Unnamed: 0,Cement,Blast Furnace Slag,Fly Ash,Water,Superplasticizer,Coarse Aggregate,Fine Aggregate,Age
0,2.476712,-0.856472,-0.846733,-0.916319,-0.620147,0.862735,-1.217079,-0.279597
1,2.476712,-0.856472,-0.846733,-0.916319,-0.620147,1.055651,-1.217079,-0.279597
2,0.491187,0.79514,-0.846733,2.174405,-1.038638,-0.526262,-2.239829,3.55134
3,0.491187,0.79514,-0.846733,2.174405,-1.038638,-0.526262,-2.239829,5.055221
4,-0.790075,0.678079,-0.846733,0.488555,-1.038638,0.070492,0.647569,4.976069


In [19]:
mse_list_norm=[]
for i in range(50):
    # Step 1: Split data into training and test sets
    X_train, X_test, y_train, y_test = train_test_split(X_norm, y, test_size=0.3, random_state=i)

    # Step 2: Build and train the model
    model = regression_model()
    model.fit(X_train, y_train, epochs=50, verbose=0, batch_size=32)

    # Step 3: Evaluate the model
    y_pred = model.predict(X_test).flatten()
    mse = mean_squared_error(y_test, y_pred)
    mse_list_norm.append(mse)

# Step 4: Calculate mean and standard deviation of MSEs
mean_mse_norm = np.mean(mse_list_norm)
std_mse_norm = np.std(mse_list_norm)

print(f"Mean MSE: {mean_mse_norm}")
print(f"Standard Deviation of MSE: {std_mse_norm}")

Mean MSE: 335.3864669643563
Standard Deviation of MSE: 62.60773672770934


mean squared errors are decreased after utilizing the normalization as compared to the base model.

## C Increase the number of epochs

In [20]:
mse_list_norm=[]
for i in range(50):
    # Step 1: Split data into training and test sets
    X_train, X_test, y_train, y_test = train_test_split(X_norm, y, test_size=0.3, random_state=i)

    # Step 2: Build and train the model
    model = regression_model()
    model.fit(X_train, y_train, epochs=100, verbose=0, batch_size=32)

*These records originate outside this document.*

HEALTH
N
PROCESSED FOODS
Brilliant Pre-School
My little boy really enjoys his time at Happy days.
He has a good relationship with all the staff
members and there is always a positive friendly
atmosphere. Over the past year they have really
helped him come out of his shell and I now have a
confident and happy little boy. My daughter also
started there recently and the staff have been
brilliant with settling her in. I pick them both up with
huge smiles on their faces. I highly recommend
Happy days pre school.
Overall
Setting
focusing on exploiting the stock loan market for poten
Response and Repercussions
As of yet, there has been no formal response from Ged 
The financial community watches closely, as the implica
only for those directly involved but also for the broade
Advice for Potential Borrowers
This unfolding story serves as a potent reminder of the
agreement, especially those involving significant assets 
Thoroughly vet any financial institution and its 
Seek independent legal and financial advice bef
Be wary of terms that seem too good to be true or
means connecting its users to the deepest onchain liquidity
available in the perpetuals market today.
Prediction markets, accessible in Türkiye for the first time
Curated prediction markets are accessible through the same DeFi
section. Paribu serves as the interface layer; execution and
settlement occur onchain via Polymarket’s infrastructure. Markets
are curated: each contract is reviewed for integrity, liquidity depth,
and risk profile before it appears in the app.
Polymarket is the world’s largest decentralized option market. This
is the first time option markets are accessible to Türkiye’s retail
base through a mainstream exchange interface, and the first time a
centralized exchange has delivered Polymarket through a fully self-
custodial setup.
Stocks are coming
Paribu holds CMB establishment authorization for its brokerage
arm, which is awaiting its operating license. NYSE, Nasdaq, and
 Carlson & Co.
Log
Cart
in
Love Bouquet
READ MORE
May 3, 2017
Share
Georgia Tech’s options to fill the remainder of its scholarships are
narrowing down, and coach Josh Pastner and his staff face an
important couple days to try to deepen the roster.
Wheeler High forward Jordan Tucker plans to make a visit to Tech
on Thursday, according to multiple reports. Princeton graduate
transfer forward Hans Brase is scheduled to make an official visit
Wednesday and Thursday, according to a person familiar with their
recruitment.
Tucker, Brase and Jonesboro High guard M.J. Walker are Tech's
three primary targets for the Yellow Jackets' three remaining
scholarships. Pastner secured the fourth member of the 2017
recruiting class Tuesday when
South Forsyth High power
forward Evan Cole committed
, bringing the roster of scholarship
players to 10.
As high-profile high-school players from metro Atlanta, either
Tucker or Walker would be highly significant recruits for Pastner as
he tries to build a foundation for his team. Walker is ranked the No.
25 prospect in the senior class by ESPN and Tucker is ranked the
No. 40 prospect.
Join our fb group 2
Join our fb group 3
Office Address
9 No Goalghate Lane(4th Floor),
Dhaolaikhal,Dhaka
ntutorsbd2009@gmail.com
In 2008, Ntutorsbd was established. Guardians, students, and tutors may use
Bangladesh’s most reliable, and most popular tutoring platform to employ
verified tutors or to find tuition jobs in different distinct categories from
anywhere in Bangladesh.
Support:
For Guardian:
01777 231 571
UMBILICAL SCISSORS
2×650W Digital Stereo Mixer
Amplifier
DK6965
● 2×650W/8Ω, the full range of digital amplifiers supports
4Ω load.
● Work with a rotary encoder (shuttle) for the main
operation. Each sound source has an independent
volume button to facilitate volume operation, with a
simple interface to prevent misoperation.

    # Step 3: Evaluate the model
    y_pred = model.predict(X_test).flatten()
    mse = mean_squared_error(y_test, y_pred)
    mse_list_norm.append(mse)

# Step 4: Calculate mean and standard deviation of MSEs
mean_mse_norm = np.mean(mse_list_norm)
std_mse_norm = np.std(mse_list_norm)

print(f"Mean MSE: {mean_mse_norm}")
print(f"Standard Deviation of MSE: {std_mse_norm}")

Mean MSE: 164.6315094014099
Standard Deviation of MSE: 19.86561782084384


mean squared errors are decreased after increseing number of epochs.

## D Increase the number of hidden layers

In [21]:
def regression_model_3():
    model=Sequential()
    model.add(Input(shape=(X_cols,)))
    model.add(Dense(10,activation='relu'))
    model.add(Dense(10,activation='relu'))
    model.add(Dense(10,activation='relu'))
    model.add(Dense(1))

    model.compile(optimizer='adam', loss='mean_squared_error')
    return model

In [22]:
mse_list_norm=[]
for i in range(50):
    # Step 1: Split data into training and test sets
    X_train, X_test, y_train, y_test = train_test_split(X_norm, y, test_size=0.3, random_state=i)

    # Step 2: Build and train the model
    model = regression_model_3()
    model.fit(X_train, y_train, epochs=50, verbose=0, batch_size=32)

    # Step 3: Evaluate the model
    y_pred = model.predict(X_test).flatten()
    mse = mean_squared_error(y_test, y_pred)
    mse_list_norm.append(mse)

# Step 4: Calculate mean and standard deviation of MSEs
mean_mse_norm = np.mean(mse_list_norm)
std_mse_norm = np.std(mse_list_norm)

print(f"Mean MSE: {mean_mse_norm}")
print(f"Standard Deviation of MSE: {std_mse_norm}")

Mean MSE: 130.40592878419469
Standard Deviation of MSE: 15.207411614847857


mean squared errors are decreased after increasing the number of hidden layers.